No attorneys were provided for the defendants; they had to retain their own counsel, despite being completely cut off from the outside world. Consequently, some of them began the proceedings with no representation. Even after obtaining counsel, they were not allowed to have any private consultations with their attorneys. And they were not allowed to testify or speak in court at all, nor could any statements made by them be introduced.
But other than all that – and numerous other factors, which will be discussed later – the conspirators were given a fair trial. Let’s now close out this edition by meeting the last of the alleged conspirators who were tried by military tribunal – the one who, without explanation, was not photographed by Mr. Gardner. That would be, of course, Mary Surratt, the first woman to be executed in these United States.

Surratt was, shockingly, a native Marylander from a rather wealthy family. Born sometime in the early 1820s (no one seems to know exactly when), she was educated at a private Catholic boarding school in Alexandria, Virginia, at a time when, as Theodore Roscoe noted, “higher learning for females was frowned upon as radical.” At fifteen (or sixteen, or nineteen), she married John Surratt, with whom she had three offspring, Isaac, Anna, and John, Jr.

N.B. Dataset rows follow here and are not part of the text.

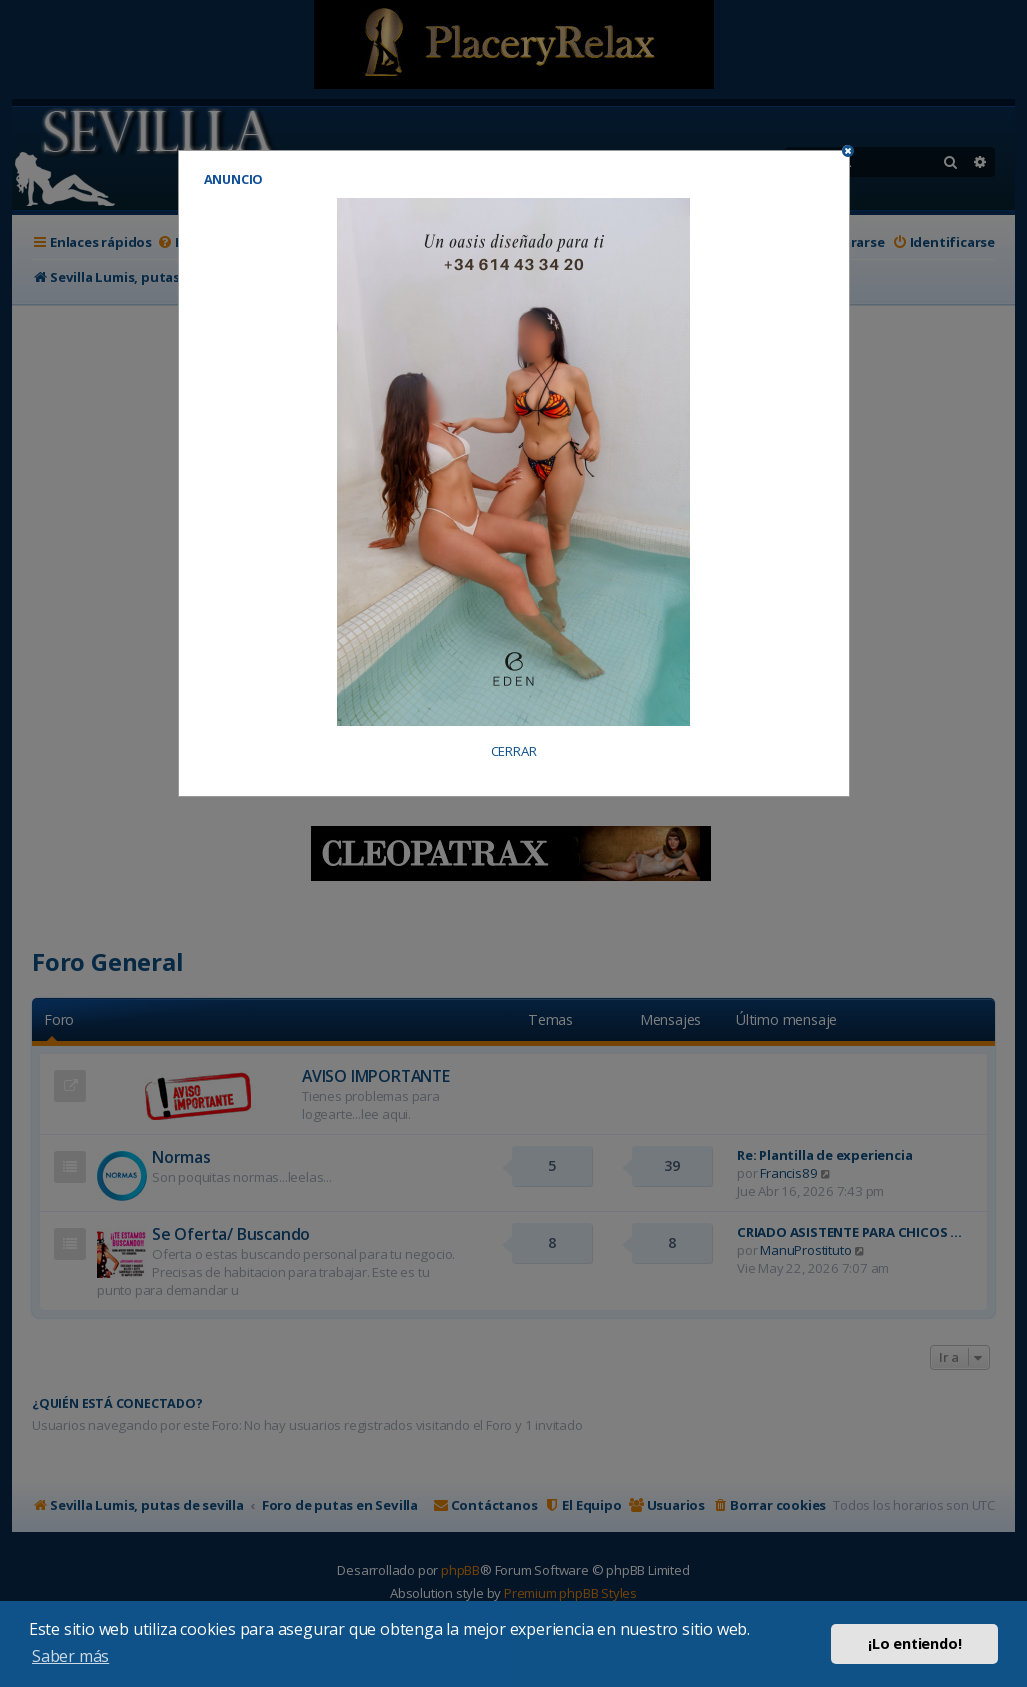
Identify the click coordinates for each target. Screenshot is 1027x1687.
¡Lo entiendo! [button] (914, 1643)
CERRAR (514, 751)
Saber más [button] (70, 1656)
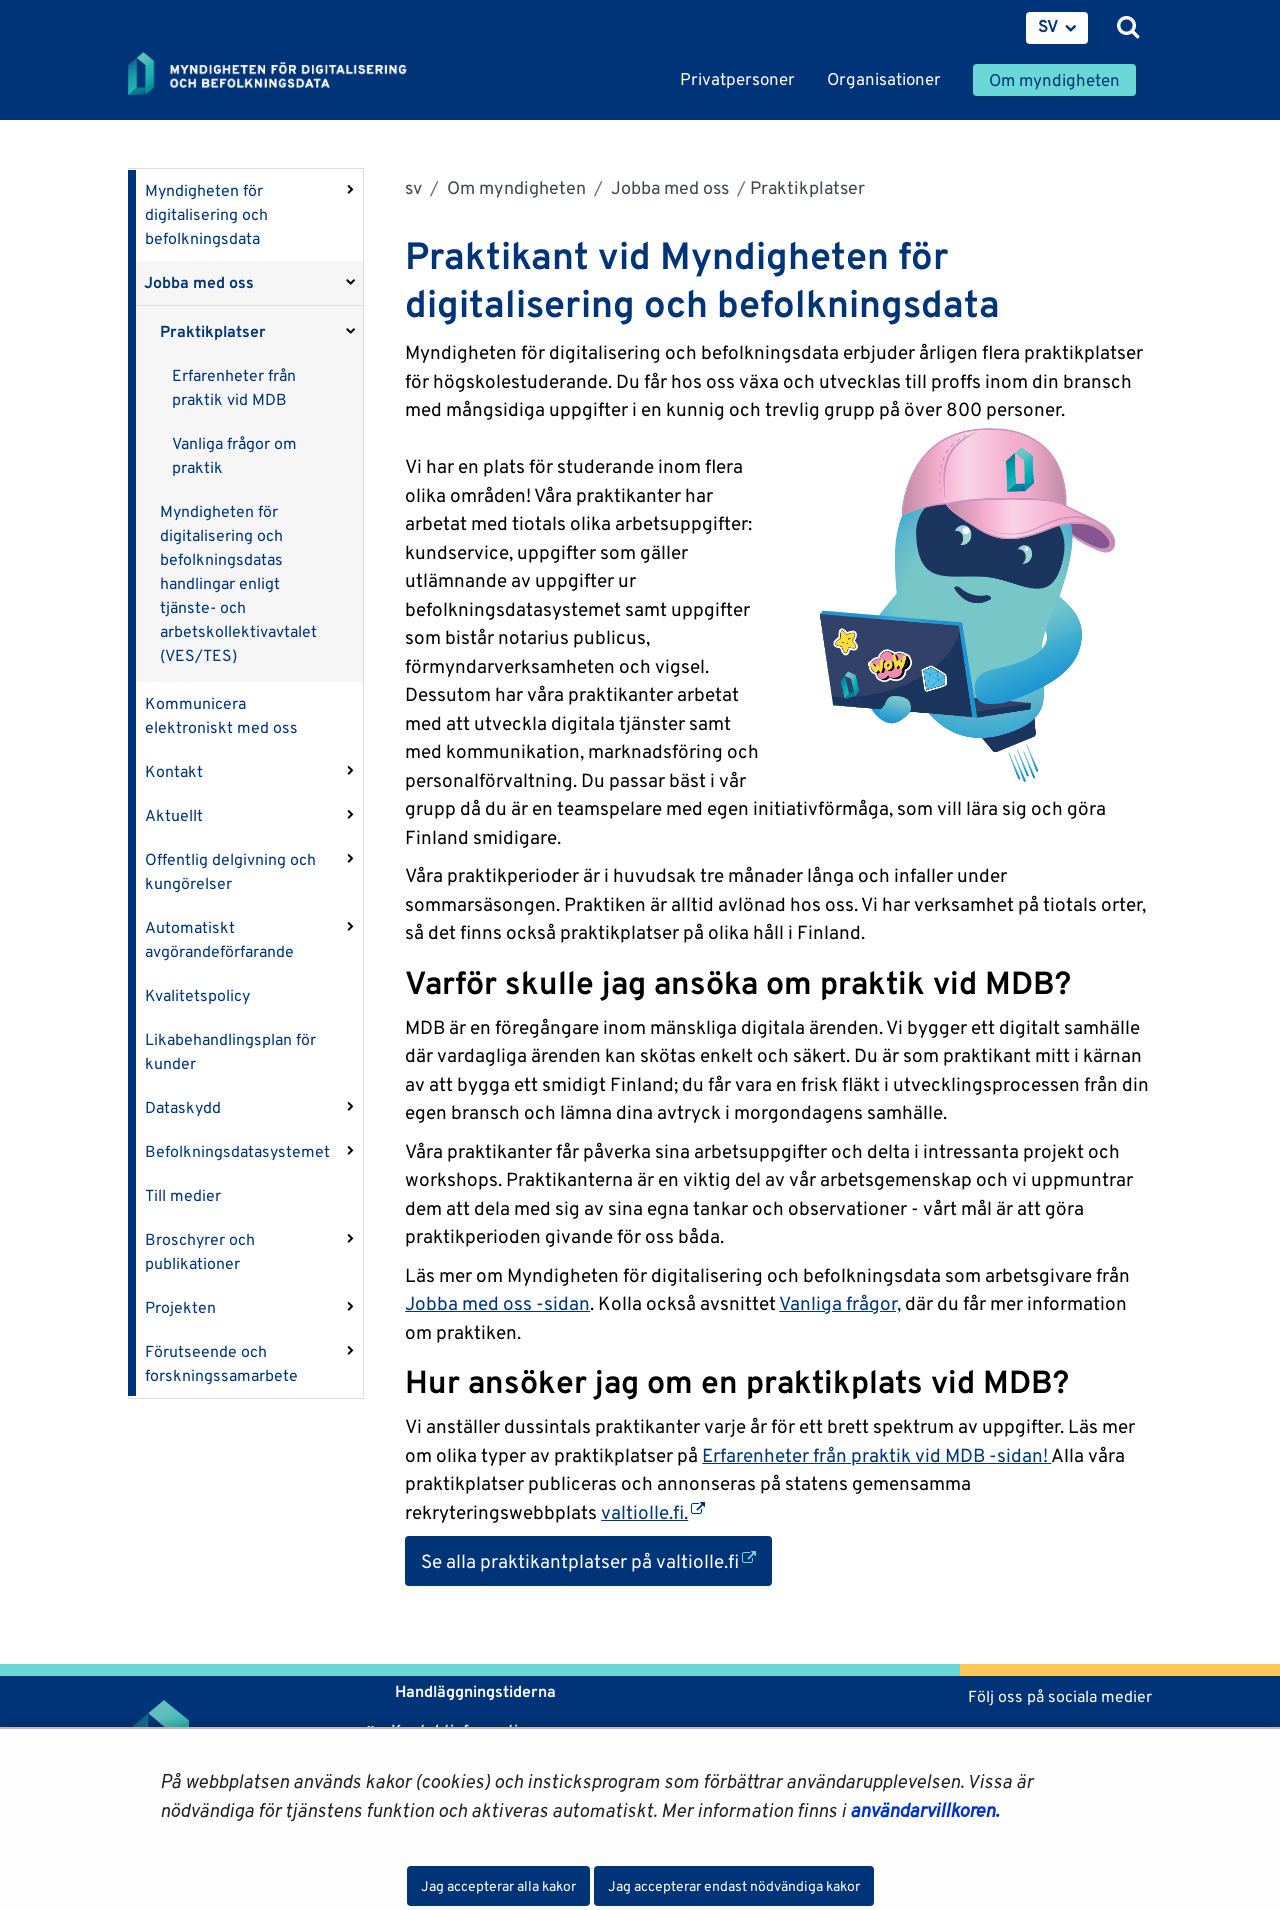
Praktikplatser (213, 331)
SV (1048, 26)
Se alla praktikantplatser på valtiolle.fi (596, 1559)
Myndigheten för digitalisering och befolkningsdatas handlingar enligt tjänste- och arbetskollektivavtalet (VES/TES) (238, 583)
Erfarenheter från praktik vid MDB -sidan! (876, 1455)
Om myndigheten (514, 187)
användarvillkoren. (924, 1810)
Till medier (183, 1195)
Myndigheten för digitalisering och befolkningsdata (206, 214)
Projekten (180, 1307)
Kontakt (174, 771)
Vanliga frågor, (840, 1303)
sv (413, 187)
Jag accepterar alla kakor (498, 1886)
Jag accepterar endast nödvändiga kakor (734, 1886)
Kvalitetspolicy (197, 995)
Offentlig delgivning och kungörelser (230, 871)
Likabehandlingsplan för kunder (230, 1051)
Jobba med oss (199, 282)
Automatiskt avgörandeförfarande (219, 939)
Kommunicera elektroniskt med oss (221, 715)
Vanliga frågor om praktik (234, 455)
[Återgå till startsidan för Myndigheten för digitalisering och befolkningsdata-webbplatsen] (280, 75)
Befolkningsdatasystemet (237, 1151)
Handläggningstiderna (473, 1691)
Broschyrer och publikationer (200, 1251)
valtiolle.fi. (653, 1512)
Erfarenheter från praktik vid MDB (234, 387)
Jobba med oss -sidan (497, 1303)
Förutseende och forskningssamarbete (221, 1363)
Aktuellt (174, 815)
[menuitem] (1057, 28)
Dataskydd (183, 1107)
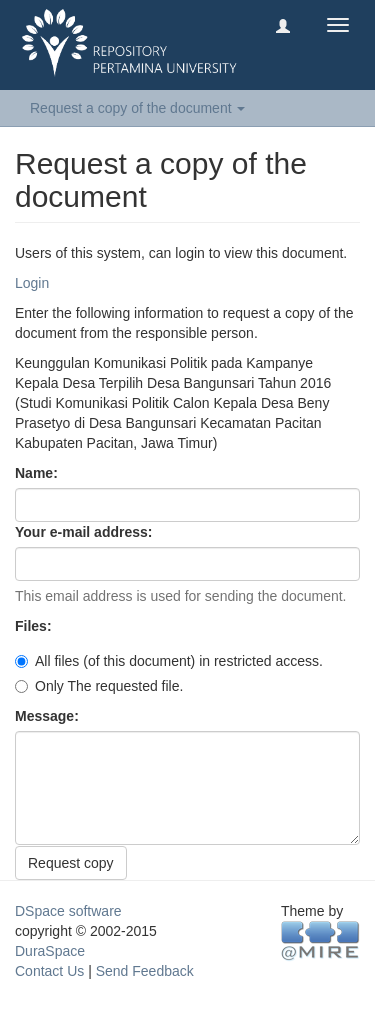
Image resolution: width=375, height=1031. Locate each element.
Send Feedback (145, 971)
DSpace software (68, 911)
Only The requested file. (99, 686)
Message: (49, 716)
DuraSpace (50, 951)
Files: (35, 626)
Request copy (71, 863)
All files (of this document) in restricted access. (169, 661)
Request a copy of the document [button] (137, 108)
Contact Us (49, 971)
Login (32, 283)
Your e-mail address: (85, 532)
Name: (38, 473)
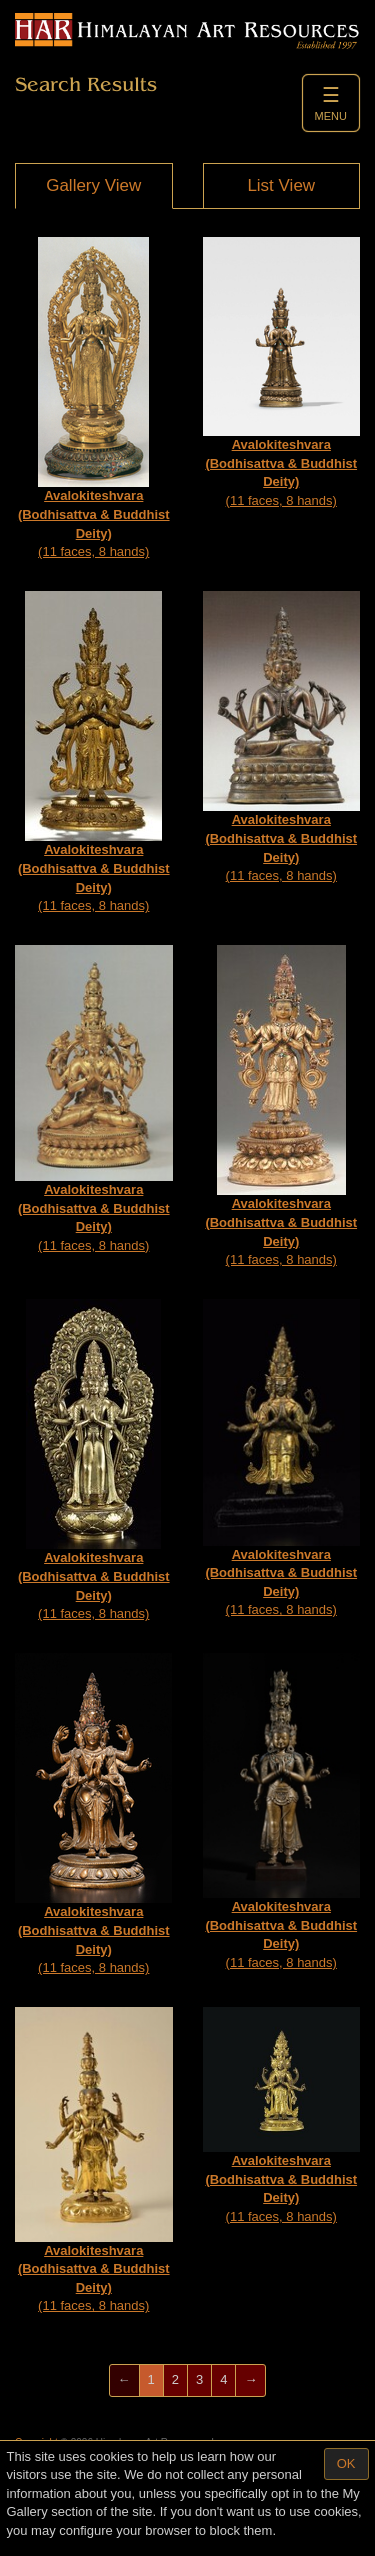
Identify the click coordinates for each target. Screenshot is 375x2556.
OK (346, 2463)
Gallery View (93, 185)
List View (281, 185)
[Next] (250, 2380)
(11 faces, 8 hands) (94, 398)
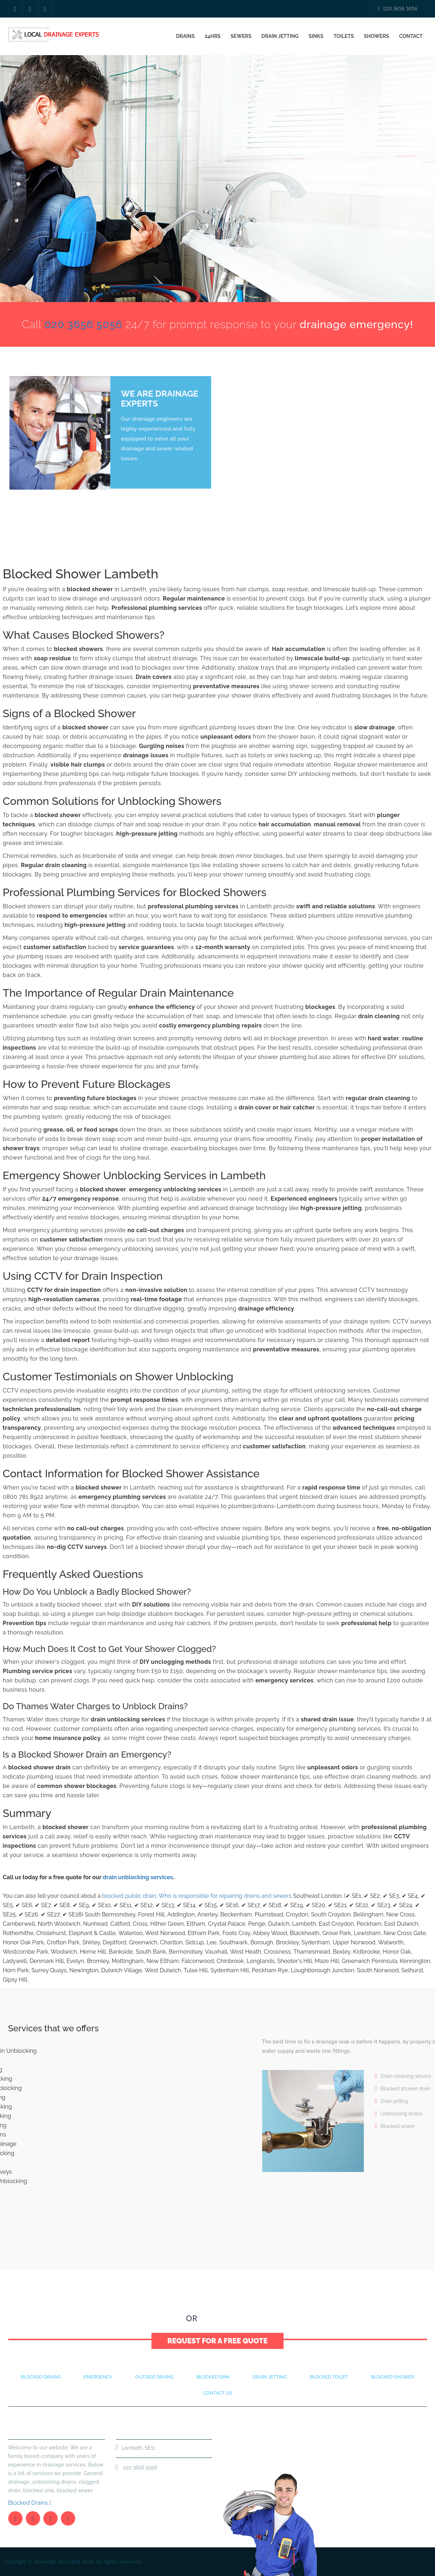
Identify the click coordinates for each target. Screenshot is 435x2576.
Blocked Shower (392, 2377)
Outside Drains (154, 2377)
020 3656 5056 (397, 8)
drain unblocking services (138, 1877)
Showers (376, 36)
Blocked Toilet (329, 2377)
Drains (185, 36)
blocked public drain (129, 1895)
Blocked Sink (213, 2377)
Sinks (316, 36)
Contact (411, 36)
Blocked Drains (30, 2502)
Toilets (343, 36)
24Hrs (213, 36)
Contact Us (234, 2318)
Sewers (241, 36)
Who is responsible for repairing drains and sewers (225, 1895)
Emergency (98, 2377)
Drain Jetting (280, 36)
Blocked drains (41, 2377)
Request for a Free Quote (218, 2332)
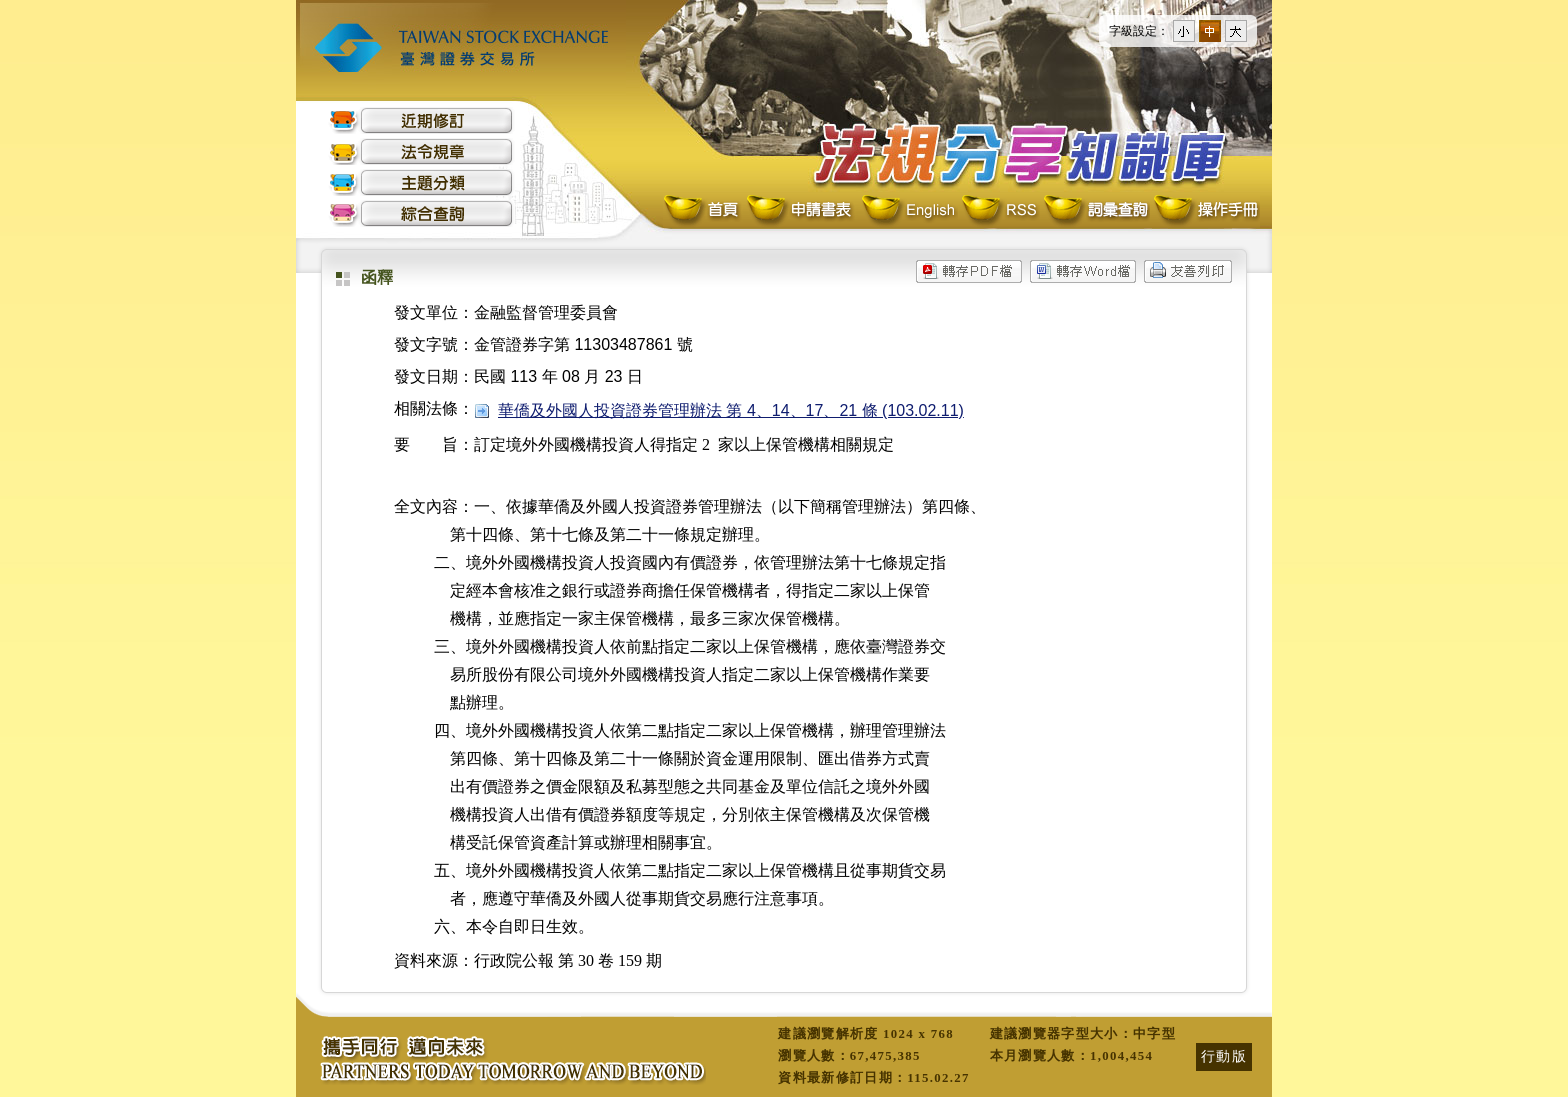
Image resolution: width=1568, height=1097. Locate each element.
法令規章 (421, 151)
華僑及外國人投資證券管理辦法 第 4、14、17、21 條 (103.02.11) (731, 410)
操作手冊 (1205, 210)
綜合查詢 (421, 213)
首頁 (703, 210)
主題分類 (421, 182)
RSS (999, 210)
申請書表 (800, 210)
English (908, 210)
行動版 (1224, 1056)
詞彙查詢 (1095, 210)
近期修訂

The Surratts did well for themselves for a number of years. At one time, John owned as many as 1,200 acres of land and a number of businesses, including a hotel, a tavern and a boardinghouse. Much of that land straddled the border between DC and Maryland, just thirteen miles from downtown Washington, DC. The settlement there soon came to be known as Surrattsville, which is frequently claimed to have been heavily involved in Confederate espionage activities.
Spymaster Lafayette Baker, accompanied by some 300 Union soldiers, converged on Surrattsville in late 1861 to launch a full investigation of the Surratt family and various others suspected of involvement in the Confederate underground. According to pseudo-historian Roy Chamlee, Jr. (Lincoln’s Assassins), Baker’s team unearthed compelling evidence of a vast network of covert Confederate operations. They made though only a few token arrests, which, given that thousands elsewhere were rounded up by Baker’s thugs in mass arrests based on far less evidence than what was found in Surrattsville, strongly suggests that the operations in Surrattsville weren’t actually aimed at aiding the south,
In any event, John Surratt died in 1862 and his widow fell upon hard times. She was nevertheless able to finance a costly move to the heart of DC in late 1864, taking possession of a boardinghouse just four blocks from Ford’s Theater. It was in that boardinghouse that Booth and the others allegedly plotted first the kidnapping of, and then the assassination of Abraham Lincoln. Found guilty by the military tribunal, Mary Surratt was hanged on July 7, 1865.